Held in March, the intensive two-week Special Female Military Officers' Course, was developed by United Nations Women (India) in partnership with Centre for United Nations Peacekeeping was piloted in New Delhi, India, and is expected to become a standard for national peacekeeping training centres.
Women’s participation in the security sector has been recognised as a critical component of mission success, both in the frameworks on peacekeeping and women, peace and security, as well as by commanders on the ground.
This pilot course involved 40 female military officers from around the world and Lieutenant Commander Macklin said it was vital to provide feedback so the course could be a success in further iterations.
"It was a privilege to be involved in the pilot and to have a say in the future development of the course," she said.
"The focus on increasing the number of women on peacekeepoing operations is an extension of the gender mainstreaming work that we have been doing in the Australian Defence Force.
"The more women we have in the military, the more women are available to deploy on missions," she said.
Few women are routinely deployed in peacekeeping missions and military operations across the globe. On average, only 3 per cent of military personnel in United Nations missions are women, and these are often employed as support staff, rather than in protection tasks.
Even for specialised positions, such as Military Experts, this figure does not increase dramatically.
Officers will be trained in in tasks such as community outreach and interaction with survivors of sexual and gender based violence in post-armed conflict United Nations mission areas.
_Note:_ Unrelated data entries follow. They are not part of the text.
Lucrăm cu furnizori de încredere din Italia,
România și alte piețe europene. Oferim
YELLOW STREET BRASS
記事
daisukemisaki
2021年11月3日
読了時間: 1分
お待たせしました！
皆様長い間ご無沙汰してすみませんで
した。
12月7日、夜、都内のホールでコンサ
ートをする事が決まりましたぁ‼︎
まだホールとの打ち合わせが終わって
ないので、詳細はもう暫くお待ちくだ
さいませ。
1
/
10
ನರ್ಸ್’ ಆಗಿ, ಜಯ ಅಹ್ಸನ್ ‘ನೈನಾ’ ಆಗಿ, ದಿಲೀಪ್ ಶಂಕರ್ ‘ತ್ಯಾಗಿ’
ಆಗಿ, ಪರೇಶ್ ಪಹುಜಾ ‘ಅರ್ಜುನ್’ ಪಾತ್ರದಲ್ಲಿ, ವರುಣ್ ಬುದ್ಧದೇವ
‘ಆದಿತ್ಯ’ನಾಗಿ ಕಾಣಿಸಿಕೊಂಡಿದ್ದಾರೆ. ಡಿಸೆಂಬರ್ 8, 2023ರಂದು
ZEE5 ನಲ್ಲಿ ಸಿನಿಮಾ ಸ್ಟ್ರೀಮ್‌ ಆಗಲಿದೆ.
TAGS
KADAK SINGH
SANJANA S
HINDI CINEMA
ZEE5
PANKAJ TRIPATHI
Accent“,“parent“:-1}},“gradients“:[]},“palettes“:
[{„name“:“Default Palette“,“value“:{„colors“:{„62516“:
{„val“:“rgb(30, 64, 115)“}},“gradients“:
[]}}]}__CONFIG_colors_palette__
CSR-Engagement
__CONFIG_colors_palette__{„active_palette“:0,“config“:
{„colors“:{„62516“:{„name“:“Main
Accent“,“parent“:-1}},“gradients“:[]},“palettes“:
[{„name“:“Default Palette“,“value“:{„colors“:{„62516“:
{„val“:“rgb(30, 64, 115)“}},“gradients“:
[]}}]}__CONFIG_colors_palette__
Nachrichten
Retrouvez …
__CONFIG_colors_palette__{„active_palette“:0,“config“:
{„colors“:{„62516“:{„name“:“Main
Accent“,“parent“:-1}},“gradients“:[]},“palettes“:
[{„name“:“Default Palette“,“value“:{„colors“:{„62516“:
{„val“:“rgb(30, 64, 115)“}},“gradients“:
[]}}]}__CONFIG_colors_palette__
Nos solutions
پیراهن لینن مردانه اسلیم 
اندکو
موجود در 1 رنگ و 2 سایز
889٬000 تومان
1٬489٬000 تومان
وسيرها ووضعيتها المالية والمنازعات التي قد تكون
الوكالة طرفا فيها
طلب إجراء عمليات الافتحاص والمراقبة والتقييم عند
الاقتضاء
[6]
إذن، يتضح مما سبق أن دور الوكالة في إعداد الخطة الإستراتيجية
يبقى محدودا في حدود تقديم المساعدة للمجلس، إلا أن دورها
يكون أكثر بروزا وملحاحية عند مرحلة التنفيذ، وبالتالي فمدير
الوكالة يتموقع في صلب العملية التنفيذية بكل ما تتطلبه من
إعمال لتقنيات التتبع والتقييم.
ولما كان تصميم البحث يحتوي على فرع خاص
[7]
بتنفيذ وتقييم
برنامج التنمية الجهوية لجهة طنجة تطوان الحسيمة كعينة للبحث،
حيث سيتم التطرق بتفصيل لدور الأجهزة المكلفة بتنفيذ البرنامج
The timing is significant noting increasing reports of conflict-related sexual violence and the lack of uniformed women specialised in reaching out to survivors.
Since returning to Australia Lieutenant Commander Macklin has been working on how the Australian Defence Force can integrate the concepts into pre-deployment and United Nations Military Observer training.
"This training is not only relevant to female military officers - all military personnel need to understand the disproportionate impact of conflict related sexual violence on women, men and children and be able to apply a gender perspective to operational and non-operational settings."
United Nations Women is working with participating countries to enable more trained female officers to be cleared by their governments for deployment to United Nations Peacekeeping Missions. Close coordination with UN Department of Peacekeeping Operations Force Generation Service and the Office of the Military Affairs is underway to accelerate these efforts.